Anyways, I ask her one day; ask her if she’s okay. I take her up here into the office, let her eat her lunch sitting at one of the desks while I work.” He stares out the window again. I can tell that he doesn’t want to look at me. I can see the pain in his face as he contorts his mouth, trying to say the words. “She tells me that things aren’t good at home. She says that she and her dad, they don’t get along. She says, he sometimes, I think she said, took liberties with her. I tried not to understand what she meant. I tried to explain it to myself, tell myself that it was a teenager not getting along with her father.”

 

The snow is starting to fall outside, just as the sky has been promising all day. I can see Tom, in the yard, looking up at his dad, holding his hands out at his sides, indicating that the weather is changing. Michael forces a smile back and raises his hand in a wave.
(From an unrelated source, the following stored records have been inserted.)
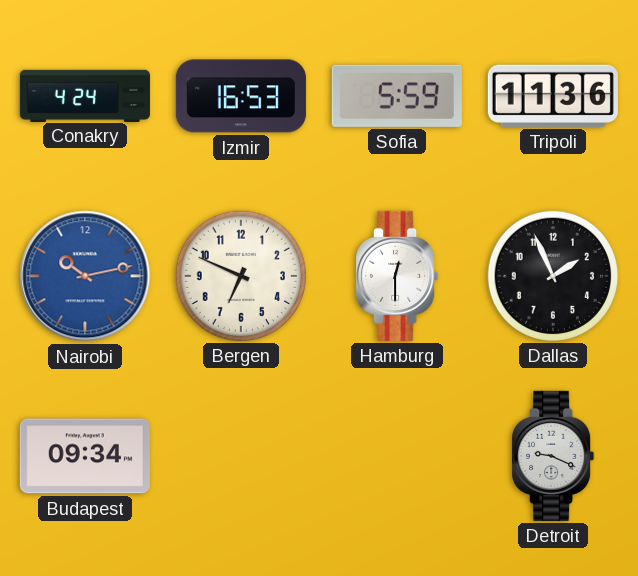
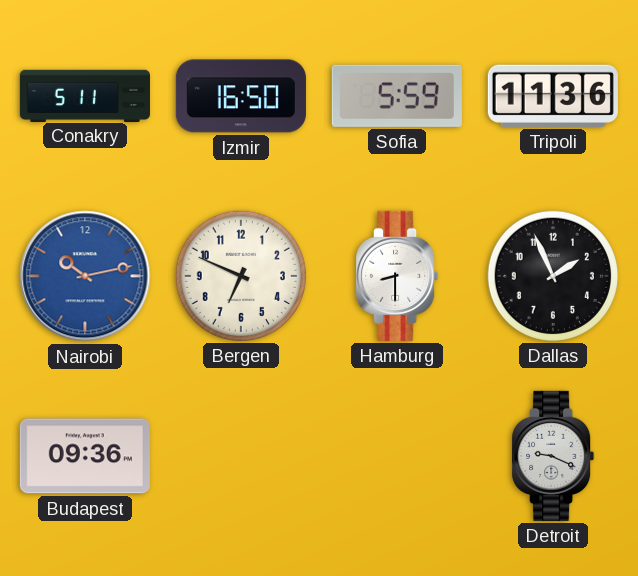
Conakry: 4:24 -> 5:11
Izmir: 16:53 -> 16:50
Hamburg: 12:30 -> 8:30
Budapest: 09:34 -> 09:36
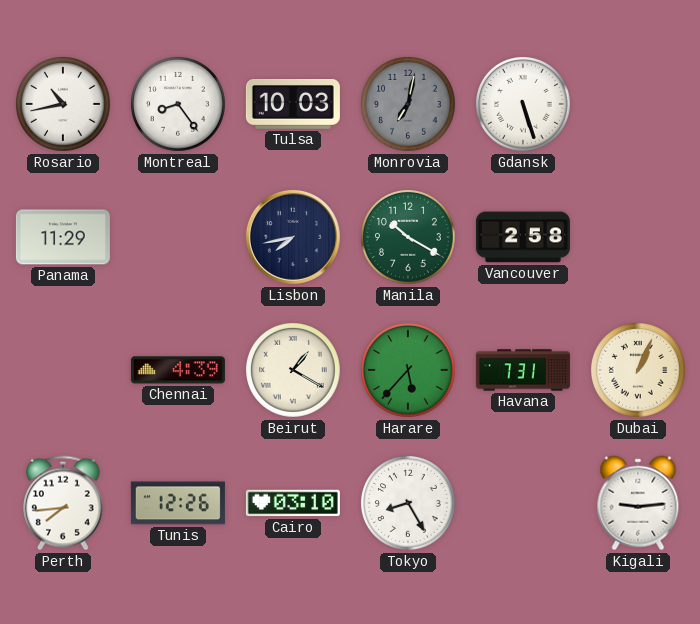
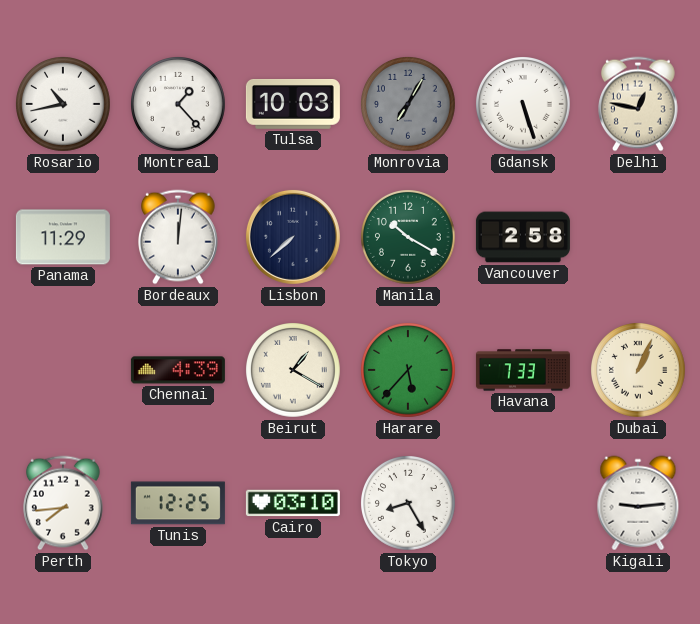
Montreal: 8:24 -> 1:23
Monrovia: 7:02 -> 7:05
Delhi: none -> 12:47
Bordeaux: none -> 12:01
Lisbon: 7:43 -> 7:38
Havana: 7:31 -> 7:33
Tunis: 12:26 -> 12:25
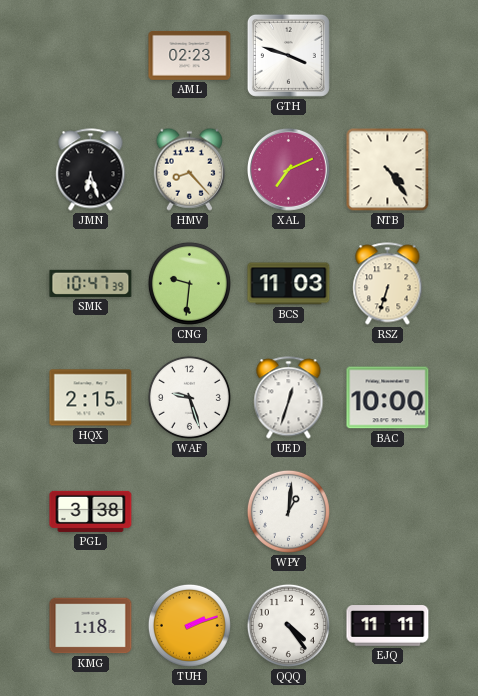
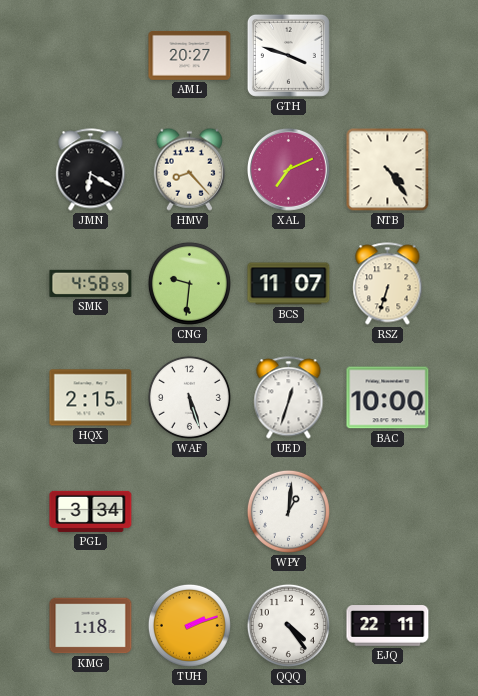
AML: 02:23 -> 20:27
JMN: 6:27 -> 6:20
SMK: 10:47 -> 4:58
BCS: 11:03 -> 11:07
WAF: 9:27 -> 5:27
PGL: 3:38 -> 3:34
EJQ: 11:11 -> 22:11
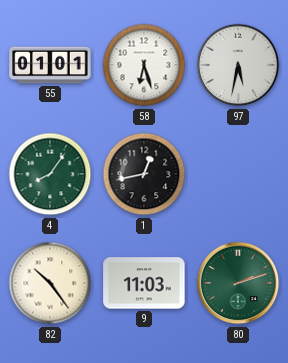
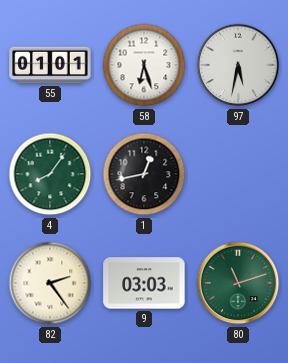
82: 10:24 -> 2:24
9: 11:03 -> 03:03
80: 2:12 -> 11:12
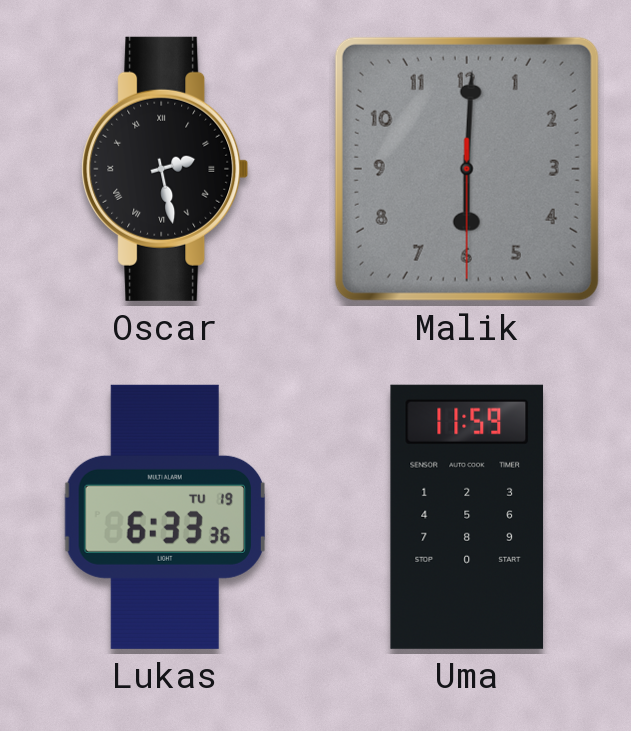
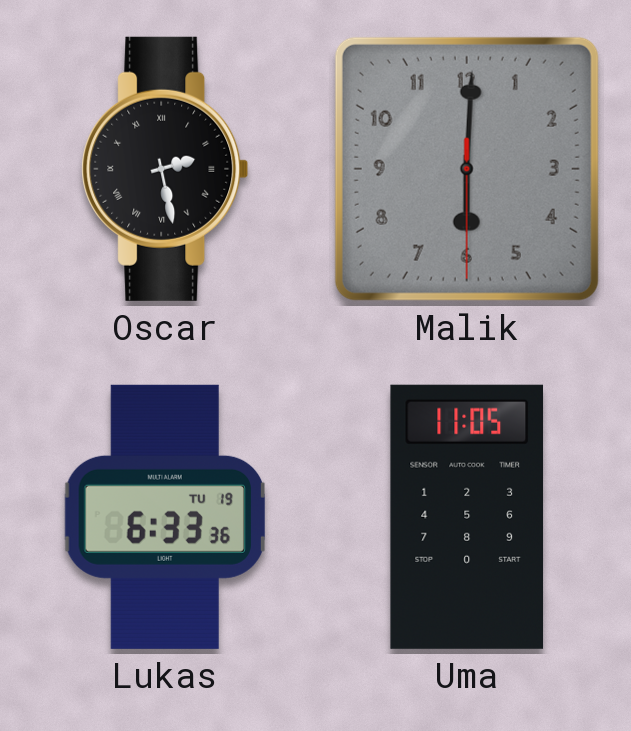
Uma: 11:59 -> 11:05
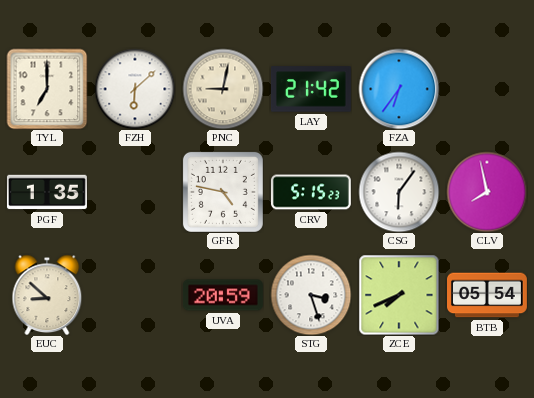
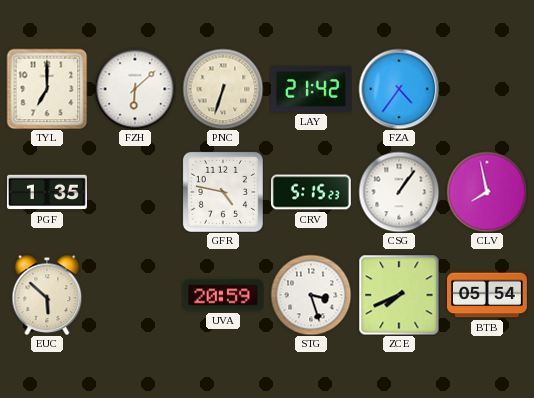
PNC: 9:02 -> 6:33
FZA: 6:36 -> 4:36
CSG: 6:06 -> 1:06
EUC: 8:52 -> 5:52
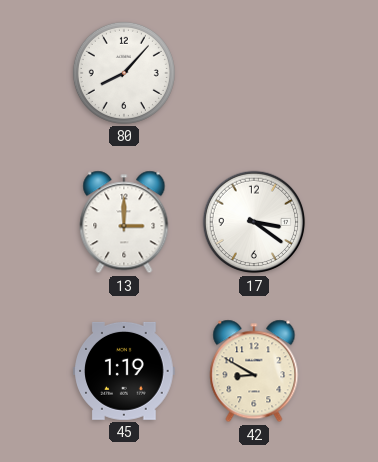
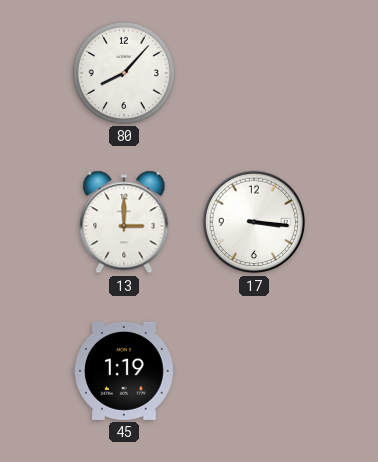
17: 3:21 -> 3:16
42: 8:50 -> none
He turns and looks, continuing his recollection. “It’s sometimes easy to look the other way. Her Dad was respected here, still is. I looked the other way. And then one day, she’s gone. I heard that she moved away, moved out west, and I never thought about her again.” He stops suddenly, trying to make himself believe. “I wish I could say that I didn’t know what she meant. I wish I could tell you that, but I’m not sure. I just don’t know for sure.”

 

He’s a beaten man. His confession to me hasn’t made his face look any less heavy than it was when he began. He’ll have to carry the knowledge around with him for the rest of his life that he might have been able to do something, he might have been able to help. I suppose that there are some amends that never really can be made. I think about getting up and leaving him right where he sits, and going home, but now that I know, know for sure; in many ways my journey is just beginning. I still don’t know where Heather is, but the reason that we first came to Woodbine, all of a sudden, is more important than ever. I have to find Emily.

 

I look over at him as he sinks into his chair. “There’s something that you can do for me, Michael, something that might help you feel better.”